- **WORK INSTRUCTIONS**
The response must consist of the complete listing below, reproduced without alteration.
(Beginning of GIVEN RECORDS)
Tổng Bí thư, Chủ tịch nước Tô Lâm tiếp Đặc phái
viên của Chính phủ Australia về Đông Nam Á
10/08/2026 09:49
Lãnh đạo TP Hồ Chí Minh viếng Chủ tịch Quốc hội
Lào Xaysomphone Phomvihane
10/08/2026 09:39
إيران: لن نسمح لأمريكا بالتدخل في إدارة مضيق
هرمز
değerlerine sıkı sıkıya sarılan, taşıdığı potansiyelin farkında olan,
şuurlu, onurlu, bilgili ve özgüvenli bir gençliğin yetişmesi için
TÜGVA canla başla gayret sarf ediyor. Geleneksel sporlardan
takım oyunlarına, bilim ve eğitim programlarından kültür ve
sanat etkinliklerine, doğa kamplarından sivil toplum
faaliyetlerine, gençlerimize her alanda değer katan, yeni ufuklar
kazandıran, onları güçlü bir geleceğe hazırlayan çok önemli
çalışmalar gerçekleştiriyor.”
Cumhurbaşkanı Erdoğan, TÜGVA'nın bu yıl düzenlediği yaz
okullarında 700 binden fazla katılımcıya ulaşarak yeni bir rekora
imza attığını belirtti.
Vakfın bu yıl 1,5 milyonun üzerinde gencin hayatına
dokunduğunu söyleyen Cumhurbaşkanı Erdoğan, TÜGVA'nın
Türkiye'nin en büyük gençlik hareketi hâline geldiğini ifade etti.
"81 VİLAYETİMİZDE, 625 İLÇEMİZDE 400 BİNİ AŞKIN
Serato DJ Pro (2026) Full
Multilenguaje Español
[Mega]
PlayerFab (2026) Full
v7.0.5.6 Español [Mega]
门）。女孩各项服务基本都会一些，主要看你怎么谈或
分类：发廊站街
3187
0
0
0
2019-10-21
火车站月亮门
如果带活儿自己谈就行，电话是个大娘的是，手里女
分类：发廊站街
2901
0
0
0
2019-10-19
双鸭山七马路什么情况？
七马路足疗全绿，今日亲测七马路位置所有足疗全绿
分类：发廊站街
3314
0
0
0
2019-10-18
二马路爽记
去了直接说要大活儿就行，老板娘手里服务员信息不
(End of GIVEN RECORDS)
- **SOLUTION TO THIS EXERCISE**
Tổng Bí thư, Chủ tịch nước Tô Lâm tiếp Đặc phái
viên của Chính phủ Australia về Đông Nam Á
10/08/2026 09:49
Lãnh đạo TP Hồ Chí Minh viếng Chủ tịch Quốc hội
Lào Xaysomphone Phomvihane
10/08/2026 09:39
إيران: لن نسمح لأمريكا بالتدخل في إدارة مضيق
هرمز
değerlerine sıkı sıkıya sarılan, taşıdığı potansiyelin farkında olan,
şuurlu, onurlu, bilgili ve özgüvenli bir gençliğin yetişmesi için
TÜGVA canla başla gayret sarf ediyor. Geleneksel sporlardan
takım oyunlarına, bilim ve eğitim programlarından kültür ve
sanat etkinliklerine, doğa kamplarından sivil toplum
faaliyetlerine, gençlerimize her alanda değer katan, yeni ufuklar
kazandıran, onları güçlü bir geleceğe hazırlayan çok önemli
çalışmalar gerçekleştiriyor.”
Cumhurbaşkanı Erdoğan, TÜGVA'nın bu yıl düzenlediği yaz
okullarında 700 binden fazla katılımcıya ulaşarak yeni bir rekora
imza attığını belirtti.
Vakfın bu yıl 1,5 milyonun üzerinde gencin hayatına
dokunduğunu söyleyen Cumhurbaşkanı Erdoğan, TÜGVA'nın
Türkiye'nin en büyük gençlik hareketi hâline geldiğini ifade etti.
"81 VİLAYETİMİZDE, 625 İLÇEMİZDE 400 BİNİ AŞKIN
Serato DJ Pro (2026) Full
Multilenguaje Español
[Mega]
PlayerFab (2026) Full
v7.0.5.6 Español [Mega]
门）。女孩各项服务基本都会一些，主要看你怎么谈或
分类：发廊站街
3187
0
0
0
2019-10-21
火车站月亮门
如果带活儿自己谈就行，电话是个大娘的是，手里女
分类：发廊站街
2901
0
0
0
2019-10-19
双鸭山七马路什么情况？
七马路足疗全绿，今日亲测七马路位置所有足疗全绿
分类：发廊站街
3314
0
0
0
2019-10-18
二马路爽记
去了直接说要大活儿就行，老板娘手里服务员信息不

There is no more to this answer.